Saturday, March 14, 2009

Overview of GPM - Updated

Know Your GPM

Know your gas consumption and compare it to any 2009 car here.

Overview

Here is a quick overview of what's wrong with MPG and how "Gallons per mile" (GPM) helps:

MPG tricks people's perceptions. Replacing a car that gets 14 MPG with a car that gets 17 MPG saves as much gas for a given distance as replacing a car that gets 33 MPG with a car that gets 50 MPG (about 1 gallon per hundred miles--see this table). MPG obscures the value of removing the most inefficient cars. As the GPM table shows, a 14 to 20 MPG improvement saves twice as much gas as a 33 to 50 MPG improvement:

MPG GPHM
10 10
11 9
12.5 8
14 7
16.5 6
20 5
25 4
33 3
50 2
100 1


"Gallons per 100 miles" or "Gallons per 10,000 miles" (GPM) corrects these misperceptions. These gas consumption measures should be provided by consumer sites to supplement information about MPG. And GPM makes clear that policy should be focused on replacing the most inefficient cars. [Update July 2009: We applaud the USA Today and Popular Mechanics for adding "gallons per 100 miles" to their car reviews.]
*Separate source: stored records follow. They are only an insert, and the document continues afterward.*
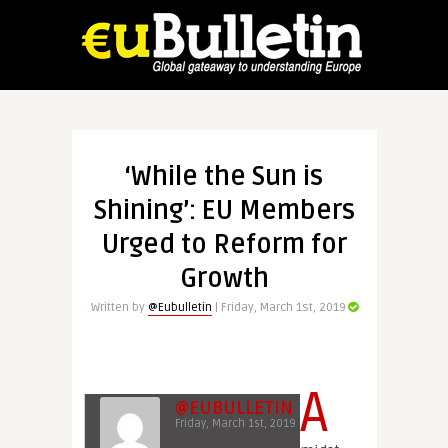
‘While the Sun is
Shining’: EU Members
Urged to Reform for
Growth
Written by
@Eubulletin
| Friday, March 1st, 2019
A
@EUBULLETIN
Friday, March 1st, 2019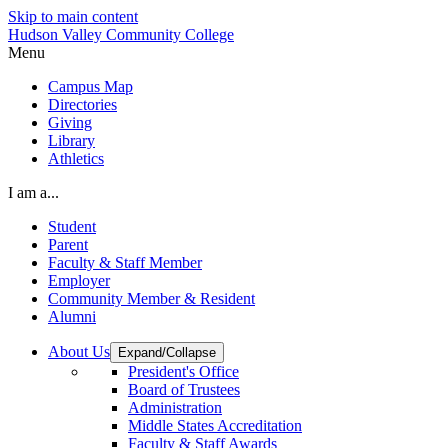
Skip to main content
Hudson Valley Community College
Menu
Campus Map
Directories
Giving
Library
Athletics
I am a...
Student
Parent
Faculty & Staff Member
Employer
Community Member & Resident
Alumni
About Us
Expand/Collapse
President's Office
Board of Trustees
Administration
Middle States Accreditation
Faculty & Staff Awards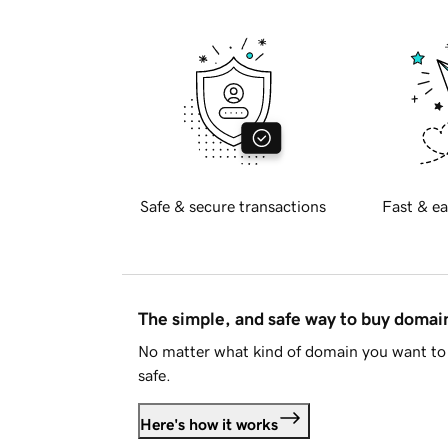
Safe & secure transactions
Fast & ea
The simple, and safe way to buy doma
No matter what kind of domain you want to 
safe.
Here's how it works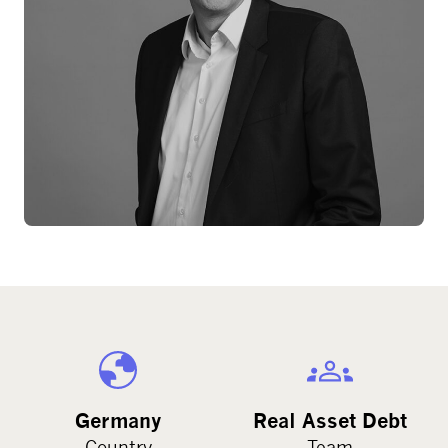
Germany
Real Asset Debt
Country
Team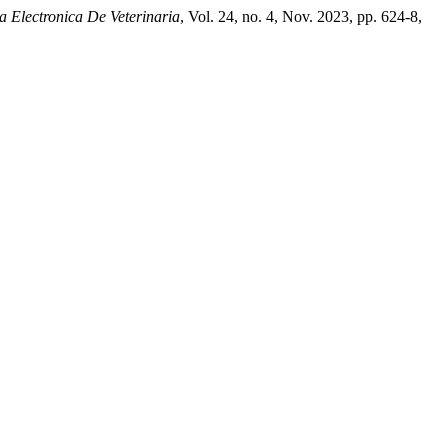
a Electronica De Veterinaria
, Vol. 24, no. 4, Nov. 2023, pp. 624-8,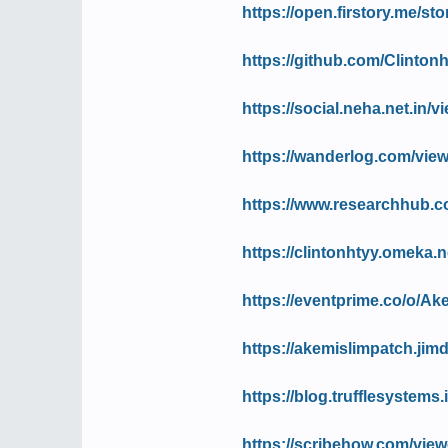
https://open.firstory.me/
https://github.com/Clinton
https://social.neha.net.in
https://wanderlog.com/view
https://www.researchhub.c
https://clintonhtyy.omeka.ne
https://eventprime.co/o/A
https://akemislimpatch.jim
https://blog.trufflesystem
https://scribehow.com/vi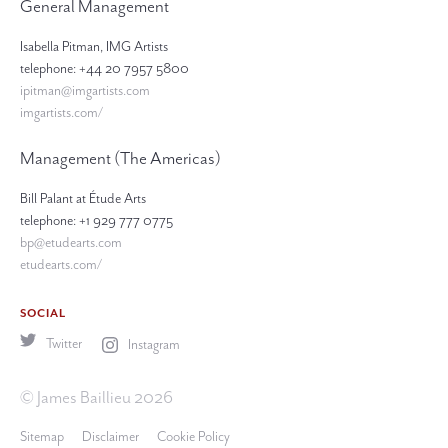
General Management
Isabella Pitman, IMG Artists
telephone: +44 20 7957 5800
ipitman@imgartists.com
imgartists.com/
Management (The Americas)
Bill Palant at Étude Arts
telephone: +1 929 777 0775
bp@etudearts.com
etudearts.com/
SOCIAL
Twitter
Instagram
© James Baillieu 2026
Sitemap
Disclaimer
Cookie Policy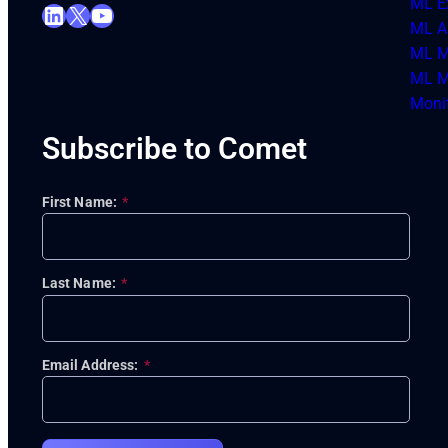
ML E
LinkedIn
X
YouTube
ML Ar
ML M
ML M
Moni
Subscribe to Comet
First Name:
*
Last Name:
*
Email Address:
*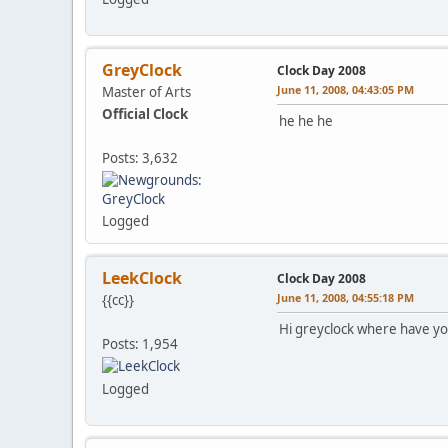
GreyClock
Clock Day 2008
June 11, 2008, 04:43:05 PM
Master of Arts
Official Clock
he he he
Posts: 3,632
Logged
LeekClock
Clock Day 2008
June 11, 2008, 04:55:18 PM
{{cc}}
Hi greyclock where have y
Posts: 1,954
Logged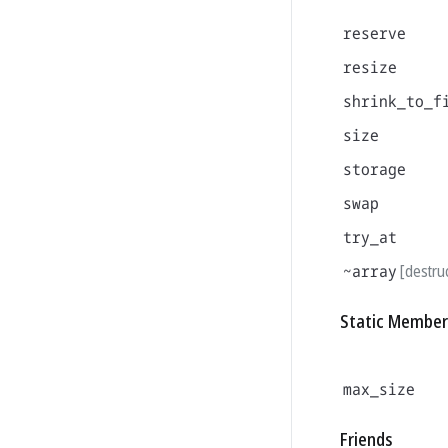
reserve
resize
shrink_to_f
size
storage
swap
try_at
~array
[destru
Static Member
max_size
Friends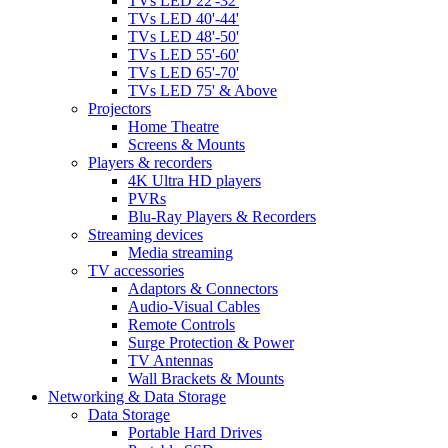
TVs LED 22'-32'
TVs LED 40'-44'
TVs LED 48'-50'
TVs LED 55'-60'
TVs LED 65'-70'
TVs LED 75' & Above
Projectors
Home Theatre
Screens & Mounts
Players & recorders
4K Ultra HD players
PVRs
Blu-Ray Players & Recorders
Streaming devices
Media streaming
TV accessories
Adaptors & Connectors
Audio-Visual Cables
Remote Controls
Surge Protection & Power
TV Antennas
Wall Brackets & Mounts
Networking & Data Storage
Data Storage
Portable Hard Drives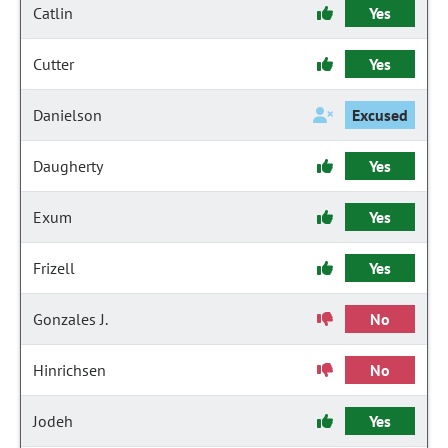
Catlin
Yes
Cutter
Yes
Danielson
Excused
Daugherty
Yes
Exum
Yes
Frizell
Yes
Gonzales J.
No
Hinrichsen
No
Jodeh
Yes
A free link to the original Science article can be found here and a post summarizing the original Science studies can be found here.

A GPM calculator can be found here. It allows you to calculate gas consumption (and costs) for your current car and for all 2009 cars. This is a model of what the EPA and Consumer Reports should offer to fix the illusions caused by MPG. Offering a gas consumption measure (GPM) in addition to MPG is a low cost way to give consumers better information - as proposed by Representative James Sensenbrenner. It should be a bipartisan no-brainer.


As we describe below, both gas savings and CO2 reductions are a linear function of decreases in GPM; neither is a linear function of increases in MPG.

A more detailed post summarizing the basic argument for GPM can be found here. The end of this longer post explains why "going metric" doesn't solve the MPG illusion and why "percentage improvement" also leads to misperceptions.

The Math

The math is trivial. GPM is the inverse of MPG, and the relationship is curvilinear. What is not trivial is that car buyers assume that they can take a difference in MPG when comparing cars to gauge gas savings. GPM, but not MPG, operates by subtraction.

The math to compare fuel economy across cars is not trivial. It involves more than taking the simple inverse of GPM = 1/MPG. Specifically, the math requires taking some distance, X, and dividing it by two MPG figures before taking a difference: X/MPGhigh - X/MPGlow. For example, the improvements from 10 to 11 MPG, 16.5 to 20 MPG, and 33 to 50 MPG all save the same amount of gas over a given distance (e.g., 100 gallons per 10,000 miles). To measure gas savings, MPG requires division before subtraction (e.g., 10000/20 - 10000/16.5).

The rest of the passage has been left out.